Tom O'Dea

Personal information
- Date of birth: 20 November 1948
- Place of birth: Dublin, Ireland
- Date of death: October 2025 (aged 76)
- Height: 6 ft 0 in (1.83 m)
- Position: Centre-back

Youth career
- Home Farm

Senior career*
- Years: Team / Apps / (Gls)
- 1970–1974: Shamrock Rovers
- 1973: New Jersey Schaefer Brewers
- 1975: Hartford Bicentennials / 12 / (0)
- 1975: Home Farm / 2+
- 1976: Utah Golden Spikers / 11 / (0)
- 1977–1979: New Jersey Americans / 40+ / (0)
- Total:  / 65+ / (0)

= Tom O'Dea (footballer) =

Irish footballer (1948–2025)

Tom O'Dea (20 November 1948 – October 2025) was an Irish professional footballer who played as a centre-back for Shamrock Rovers, Home Farm, New Jersey Schaefer Brewers (and for the later named New Jersey Americans), Hartford Bicentennials (later Connecticut Bicentennials) and Utah Golden Spikers (later Utah Pioneers) in the League of Ireland, North American Soccer League (NASL) and American Soccer League (ASL) respectively. He also coached after retiring from playing in 1979 for New Jersey Americans for the remainder of the year before the club relocated.

== Playing career ==
O'Dea began his senior career at Shamrock Rovers where he played for 5 seasons in the League of Ireland Premier Division between 1970 and 1974.

He played for New Jersey Schaefer Brewers in 1973, as well, due to the ASL playing a calendar season whilst the League of Ireland Premier Division played from August to May before the change in 2003. This allowed him to play during the summer whilst Shamrock Rovers did not have games.

After returning to the United States in 1975, O'Dea played for Hartford Bicentennials for one season where he appeared in 12 games in the NASL. At the club his shirt number was #13.

During 1975 he also returned to Home Farm where he played in the clubs short Cup Winners Cup campaign against Lens where they lost 7–1 on aggregate.

He later returned to the ASL in 1976, where he would remain until he retired, and played for Utah Golden Spikers (who were later re-branded to Utah Pioneers) where he appeared in 11 games for the club in the one season he was there.
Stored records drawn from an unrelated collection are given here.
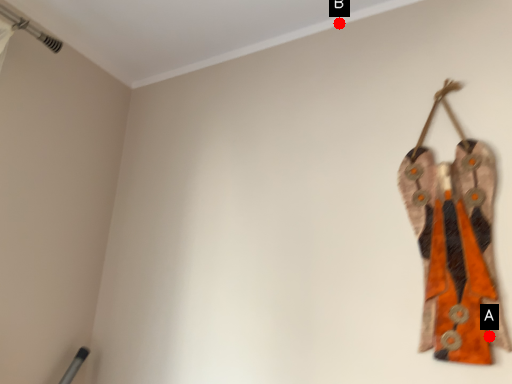 Question: Two points are circled on the image, labeled by A and B beside each circle. Which point is closer to the camera taking this photo?

Choices:
 (A) A is closer
 (B) B is closer

Answer: (A) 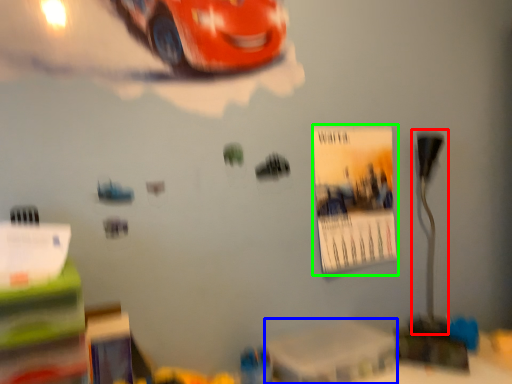 Question: Considering the real-world distances, which object is closest to table lamp (highlighted by a red box)? table (highlighted by a blue box) or poster page (highlighted by a green box).

Choices:
 (A) table
 (B) poster page

Answer: (B) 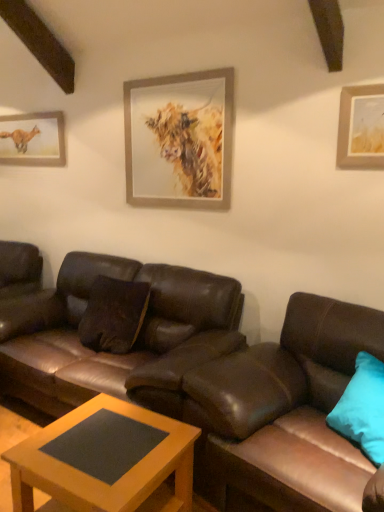 Find the location of a particular element. This screenshot has height=512, width=384. vacant space situated above wooden-framed painting of a cow at upper center, the first picture frame positioned from the right (from a real-world perspective) is located at coordinates (179, 69). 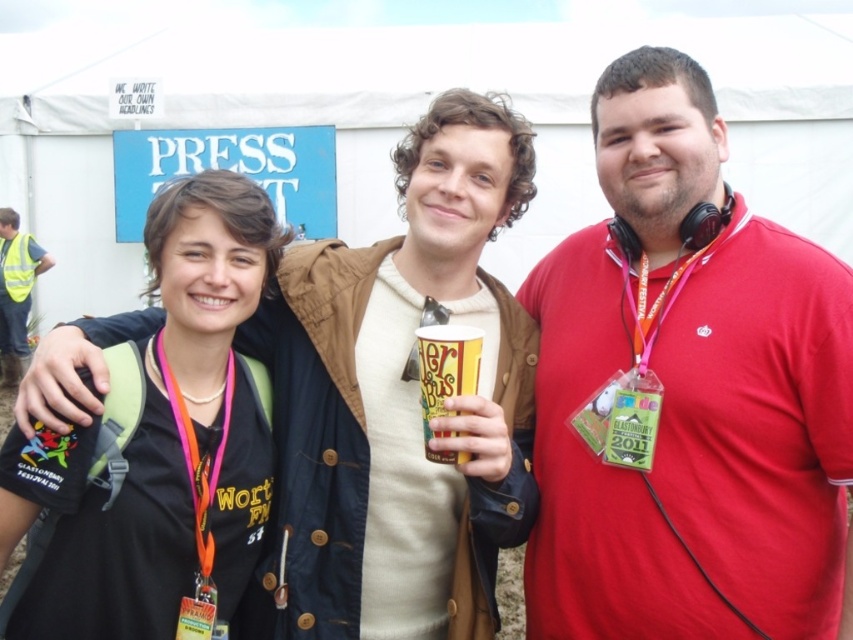 Is point (602, 147) in front of point (428, 112)?

Yes, point (602, 147) is closer to viewer.

Does point (717, 342) come behind point (363, 346)?

No, it is in front of (363, 346).

Where is `red cotton shirt at center`? Image resolution: width=853 pixels, height=640 pixels. red cotton shirt at center is located at coordinates click(689, 394).

Does matte brown jacket at center have a larger size compared to yellow paper cup at center?

Yes.

I want to click on matte brown jacket at center, so click(x=399, y=401).

Image resolution: width=853 pixels, height=640 pixels. What do you see at coordinates (399, 401) in the screenshot? I see `matte brown jacket at center` at bounding box center [399, 401].

Does matte brown jacket at center have a larger size compared to high visibility vest at left?

Yes, matte brown jacket at center is bigger than high visibility vest at left.

Does point (439, 252) come farther from viewer compared to point (19, 323)?

No, (439, 252) is in front of (19, 323).

You are a GUI agent. You are given a task and a screenshot of the screen. Output one action in this format:
    pyautogui.click(x=<x>, y=<y>)
    Task: Click on the matte brown jacket at center
    The image size is (853, 640).
    Given the screenshot: What is the action you would take?
    (x=399, y=401) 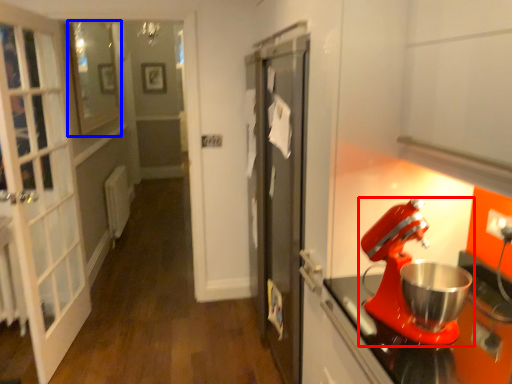 Question: Which object is closer to the camera taking this photo, mixer (highlighted by a red box) or window (highlighted by a blue box)?

Choices:
 (A) mixer
 (B) window

Answer: (A) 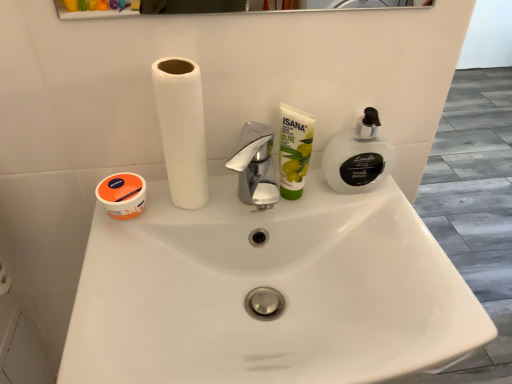 The image size is (512, 384). I want to click on empty space that is to the right of orange matte cream at left, so point(218,211). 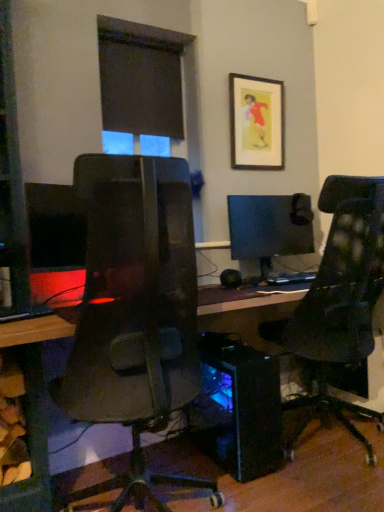 Question: From the image's perspective, is transparent blue computer tower at center above matte black monitor at center, the first computer monitor positioned from the back?

Choices:
 (A) yes
 (B) no

Answer: (B)

Question: Considering the relative sizes of transparent blue computer tower at center and matte black monitor at center, the 2th computer monitor viewed from the left, in the image provided, is transparent blue computer tower at center taller than matte black monitor at center, the 2th computer monitor viewed from the left,?

Choices:
 (A) no
 (B) yes

Answer: (B)

Question: Can you confirm if transparent blue computer tower at center is thinner than matte black monitor at center, the 1th computer monitor positioned from the right?

Choices:
 (A) no
 (B) yes

Answer: (A)

Question: Is transparent blue computer tower at center far away from matte black monitor at center, which ranks as the 2th computer monitor in front-to-back order?

Choices:
 (A) no
 (B) yes

Answer: (A)

Question: Is transparent blue computer tower at center bigger than matte black monitor at center, the 1th computer monitor positioned from the right?

Choices:
 (A) no
 (B) yes

Answer: (B)

Question: Is transparent blue computer tower at center to the right of matte black monitor at center, the first computer monitor positioned from the back, from the viewer's perspective?

Choices:
 (A) no
 (B) yes

Answer: (A)

Question: From the image's perspective, is wooden framed picture at upper center located above transparent blue computer tower at center?

Choices:
 (A) yes
 (B) no

Answer: (A)

Question: From a real-world perspective, does wooden framed picture at upper center sit lower than transparent blue computer tower at center?

Choices:
 (A) yes
 (B) no

Answer: (B)

Question: Is wooden framed picture at upper center further to camera compared to transparent blue computer tower at center?

Choices:
 (A) no
 (B) yes

Answer: (B)

Question: Is there a large distance between wooden framed picture at upper center and transparent blue computer tower at center?

Choices:
 (A) no
 (B) yes

Answer: (B)

Question: Considering the relative sizes of wooden framed picture at upper center and transparent blue computer tower at center in the image provided, is wooden framed picture at upper center smaller than transparent blue computer tower at center?

Choices:
 (A) no
 (B) yes

Answer: (B)

Question: From the image's perspective, is wooden framed picture at upper center below transparent blue computer tower at center?

Choices:
 (A) yes
 (B) no

Answer: (B)

Question: Is matte black monitor at left, which appears as the 1th computer monitor when viewed from the front, shorter than transparent blue computer tower at center?

Choices:
 (A) yes
 (B) no

Answer: (A) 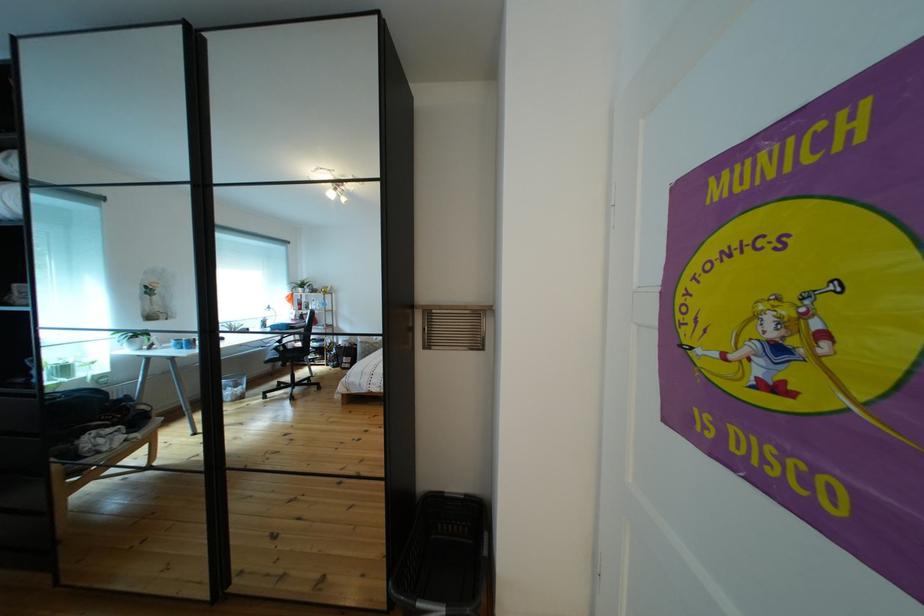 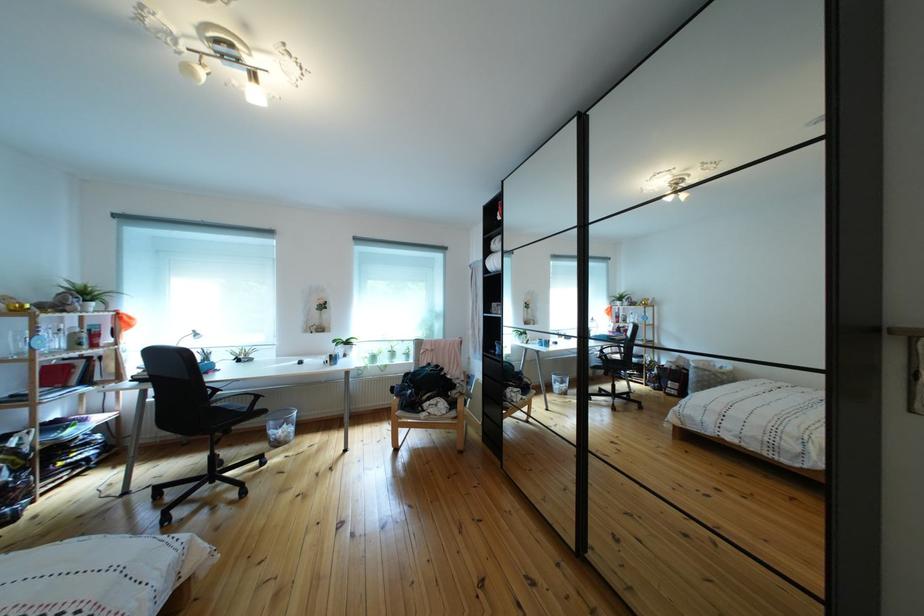 Question: The images are taken continuously from a first-person perspective. In which direction is your viewpoint rotating?

Choices:
 (A) Left
 (B) Right
 (C) Up
 (D) Down

Answer: (A) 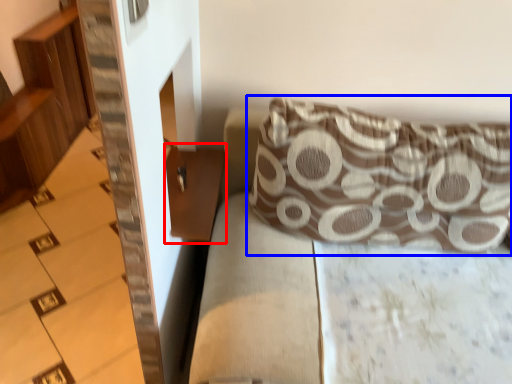 Question: Among these objects, which one is nearest to the camera, table (highlighted by a red box) or pillow (highlighted by a blue box)?

Choices:
 (A) table
 (B) pillow

Answer: (B) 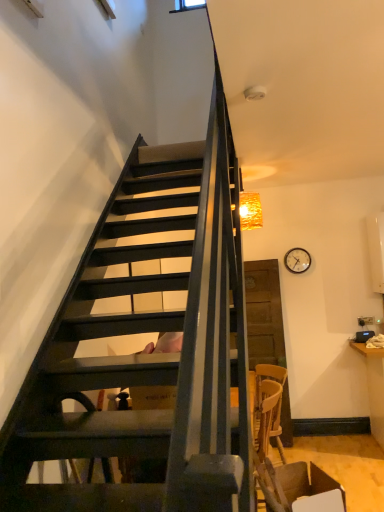 Where is `crinkled gold lampshade at upper right`? This screenshot has height=512, width=384. crinkled gold lampshade at upper right is located at coordinates (250, 211).

What do you see at coordinates (250, 211) in the screenshot? The height and width of the screenshot is (512, 384). I see `crinkled gold lampshade at upper right` at bounding box center [250, 211].

At what (x,y) coordinates should I click in order to perform the action: click on crinkled gold lampshade at upper right. Please return your answer as a coordinate pair (x, y). The height and width of the screenshot is (512, 384). Looking at the image, I should click on (250, 211).

From the image's perspective, relative to wooden clock at upper right, is crinkled gold lampshade at upper right above or below?

Based on their image positions, crinkled gold lampshade at upper right is located above wooden clock at upper right.

Is crinkled gold lampshade at upper right far from wooden clock at upper right?

No, there isn't a large distance between crinkled gold lampshade at upper right and wooden clock at upper right.

From a real-world perspective, is crinkled gold lampshade at upper right located beneath wooden clock at upper right?

No.

Can you confirm if wooden clock at upper right is positioned to the left of crinkled gold lampshade at upper right?

No.

Which of these two, wooden clock at upper right or crinkled gold lampshade at upper right, is wider?

With larger width is crinkled gold lampshade at upper right.

From a real-world perspective, relative to crinkled gold lampshade at upper right, is wooden clock at upper right vertically above or below?

wooden clock at upper right is situated lower than crinkled gold lampshade at upper right in the real world.

Between wooden clock at upper right and crinkled gold lampshade at upper right, which one has more height?

Standing taller between the two is crinkled gold lampshade at upper right.

From the image's perspective, relative to brown leather armchair at lower right, is crinkled gold lampshade at upper right above or below?

Based on their image positions, crinkled gold lampshade at upper right is located above brown leather armchair at lower right.

In the scene shown: Which is more to the right, crinkled gold lampshade at upper right or brown leather armchair at lower right?

Positioned to the right is brown leather armchair at lower right.

Who is bigger, crinkled gold lampshade at upper right or brown leather armchair at lower right?

brown leather armchair at lower right is bigger.

Is brown leather armchair at lower right looking in the opposite direction of crinkled gold lampshade at upper right?

No, crinkled gold lampshade at upper right is not at the back of brown leather armchair at lower right.

Does point (276, 471) appear closer or farther from the camera than point (262, 223)?

Point (276, 471) appears to be closer to the viewer than point (262, 223).

In the image, there is a crinkled gold lampshade at upper right. Where is `armchair below it (from a real-world perspective)`? Image resolution: width=384 pixels, height=512 pixels. armchair below it (from a real-world perspective) is located at coordinates (299, 488).

Which object is closer to the camera taking this photo, brown leather armchair at lower right or crinkled gold lampshade at upper right?

Positioned in front is brown leather armchair at lower right.

How different are the orientations of wooden clock at upper right and brown leather armchair at lower right in degrees?

The angular difference between wooden clock at upper right and brown leather armchair at lower right is 111 degrees.

Which of these two, wooden clock at upper right or brown leather armchair at lower right, is smaller?

With smaller size is wooden clock at upper right.

In order to click on armchair located underneath the wooden clock at upper right (from a real-world perspective) in this screenshot , I will do `click(299, 488)`.

Who is taller, wooden clock at upper right or brown leather armchair at lower right?

With more height is brown leather armchair at lower right.

Is point (269, 501) closer to viewer compared to point (297, 254)?

Yes, it is.

Between brown leather armchair at lower right and wooden clock at upper right, which one has larger width?

With larger width is brown leather armchair at lower right.

In the image, is brown leather armchair at lower right positioned in front of or behind wooden clock at upper right?

Clearly, brown leather armchair at lower right is in front of wooden clock at upper right.

From a real-world perspective, which is physically below, brown leather armchair at lower right or wooden clock at upper right?

brown leather armchair at lower right.

Where is `clock lying on the right of crinkled gold lampshade at upper right`? Image resolution: width=384 pixels, height=512 pixels. clock lying on the right of crinkled gold lampshade at upper right is located at coordinates (297, 260).

I want to click on clock that appears below the crinkled gold lampshade at upper right (from the image's perspective), so click(297, 260).

Based on their spatial positions, is brown leather armchair at lower right or crinkled gold lampshade at upper right further from wooden clock at upper right?

The object further to wooden clock at upper right is brown leather armchair at lower right.

Considering their positions, is wooden clock at upper right positioned further to brown leather armchair at lower right than crinkled gold lampshade at upper right?

wooden clock at upper right.

Considering their positions, is wooden clock at upper right positioned closer to crinkled gold lampshade at upper right than brown leather armchair at lower right?

The object closer to crinkled gold lampshade at upper right is wooden clock at upper right.

Looking at the image, which one is located further to brown leather armchair at lower right, crinkled gold lampshade at upper right or wooden clock at upper right?

Among the two, wooden clock at upper right is located further to brown leather armchair at lower right.

Estimate the real-world distances between objects in this image. Which object is further from wooden clock at upper right, crinkled gold lampshade at upper right or brown leather armchair at lower right?

brown leather armchair at lower right lies further to wooden clock at upper right than the other object.

Estimate the real-world distances between objects in this image. Which object is further from crinkled gold lampshade at upper right, brown leather armchair at lower right or wooden clock at upper right?

brown leather armchair at lower right.

Locate an element on the screen. The height and width of the screenshot is (512, 384). lamp between brown leather armchair at lower right and wooden clock at upper right in the front-back direction is located at coordinates (250, 211). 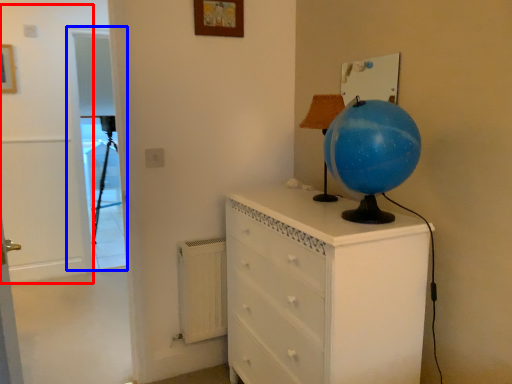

At the club his shirt number was #5.

O'Dea ended his playing career returning to New Jersey Americans. New Jersey Schaefer Brewers were renamed to New Jersey Americans before he rejoined. During his time as a player at the club, he appeared in roughly 40 matches however it is unknown how many games he played in the 1979 season. He was at the club when they won the 1977 ASL Playoff Championship Final 3-0 against Sacramento Gold (previously Sacramento Spirits). O'Dea's shirt numbers at the club were #17 (1977), #4 (1978) and #5 (1979).

== Post-playing career ==
O'Dea coached for New Jersey Americans in 1979. He did not relocate with the team to Miami where they became Miami Americans for the 1980 season.

== Death ==
O'Dea's death at the age of 76 was reported by the Irish Professional Footballers Benevolent Association on 11 October 2025.